**The problem:** The lines you return should be those containing the string "diocésaine", taken from the data below.

**Materials provided:**
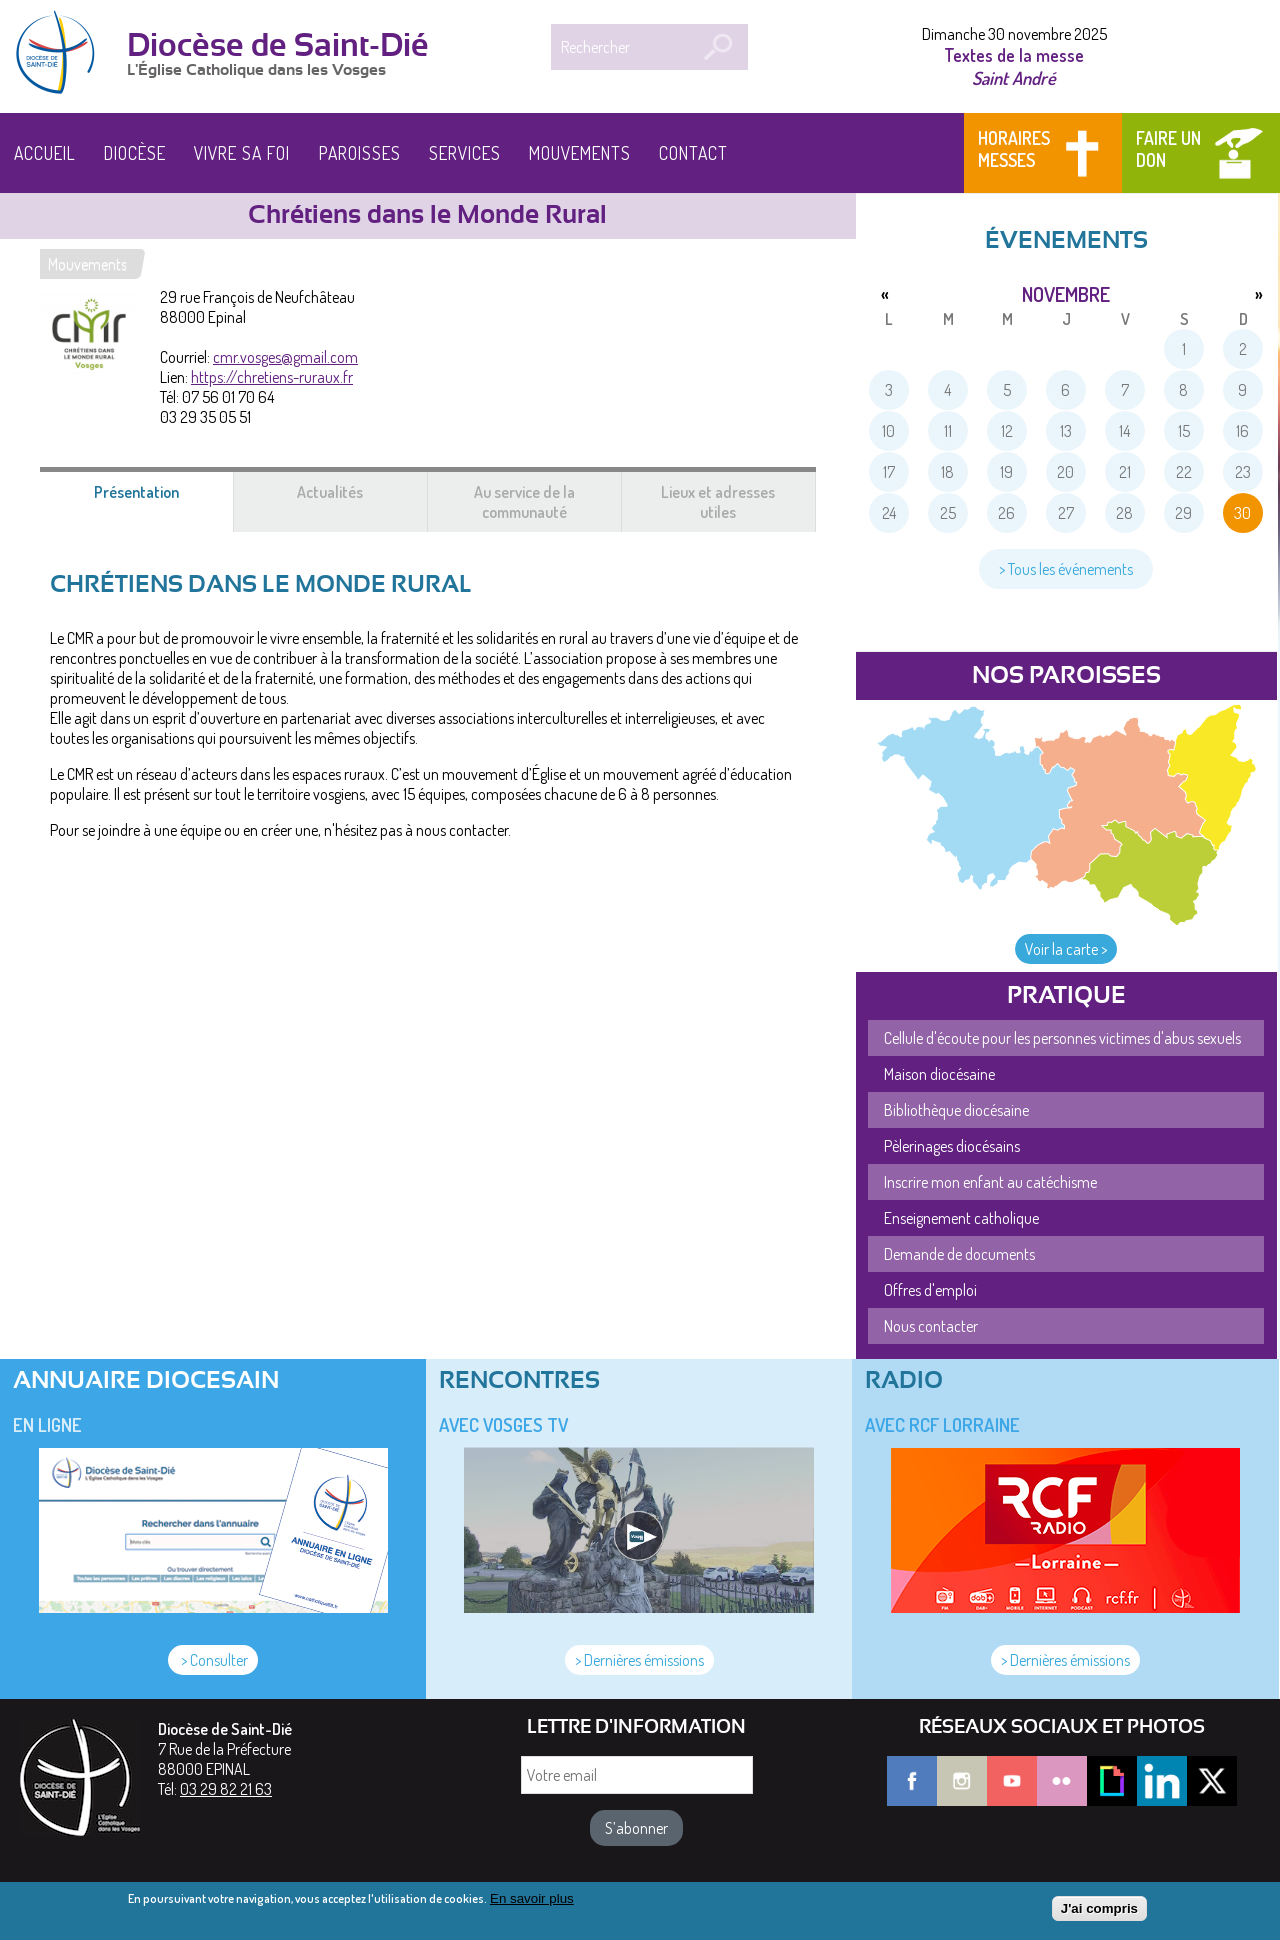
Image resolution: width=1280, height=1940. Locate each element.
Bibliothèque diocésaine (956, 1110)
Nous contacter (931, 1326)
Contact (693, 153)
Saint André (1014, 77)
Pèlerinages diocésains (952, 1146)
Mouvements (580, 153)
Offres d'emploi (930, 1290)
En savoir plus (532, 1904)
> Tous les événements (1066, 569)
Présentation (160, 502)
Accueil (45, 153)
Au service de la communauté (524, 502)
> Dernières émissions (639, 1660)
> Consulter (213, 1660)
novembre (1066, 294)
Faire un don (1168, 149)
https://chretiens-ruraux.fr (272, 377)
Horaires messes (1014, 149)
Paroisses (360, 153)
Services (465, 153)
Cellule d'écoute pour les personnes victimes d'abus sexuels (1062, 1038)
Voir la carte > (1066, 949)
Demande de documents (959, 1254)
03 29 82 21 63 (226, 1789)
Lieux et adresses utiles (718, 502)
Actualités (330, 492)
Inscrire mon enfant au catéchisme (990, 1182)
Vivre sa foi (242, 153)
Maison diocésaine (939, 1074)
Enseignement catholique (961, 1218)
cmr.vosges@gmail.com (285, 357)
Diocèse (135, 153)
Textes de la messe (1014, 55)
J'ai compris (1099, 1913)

...

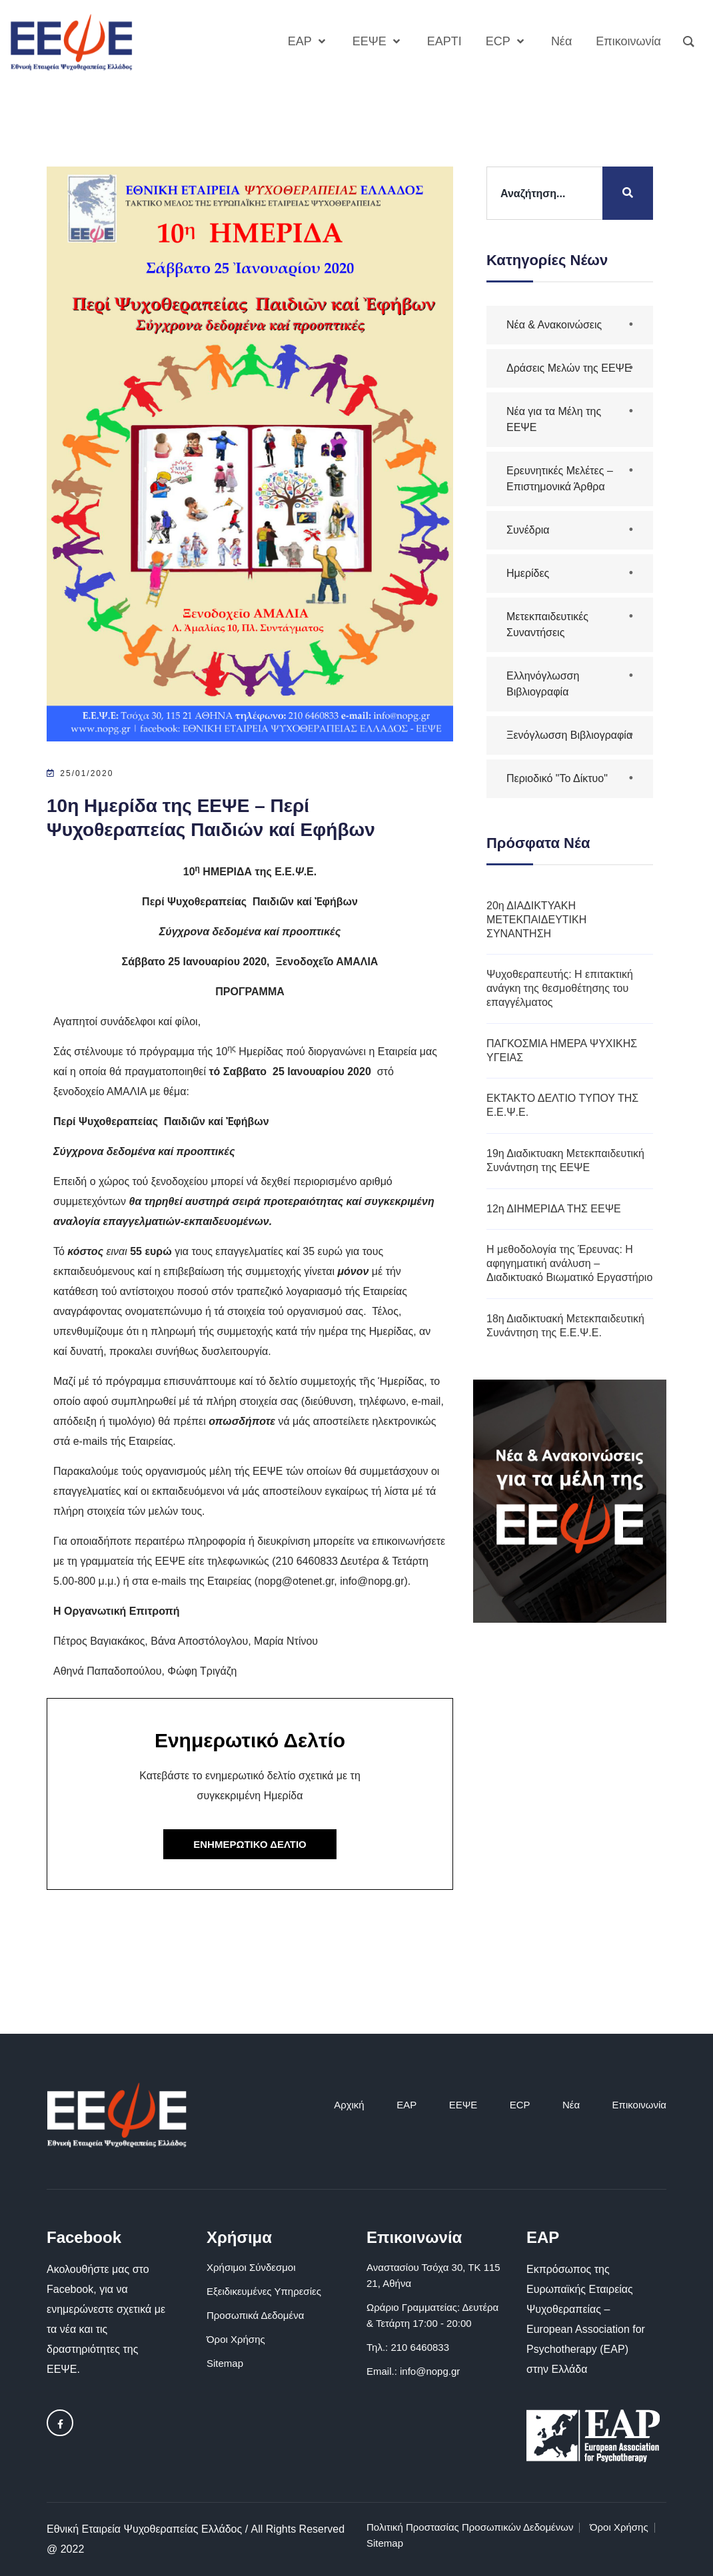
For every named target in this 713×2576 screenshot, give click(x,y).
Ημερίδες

**Answer for the task:**
Bibliothèque diocésaine (956, 1110)
Maison diocésaine (939, 1074)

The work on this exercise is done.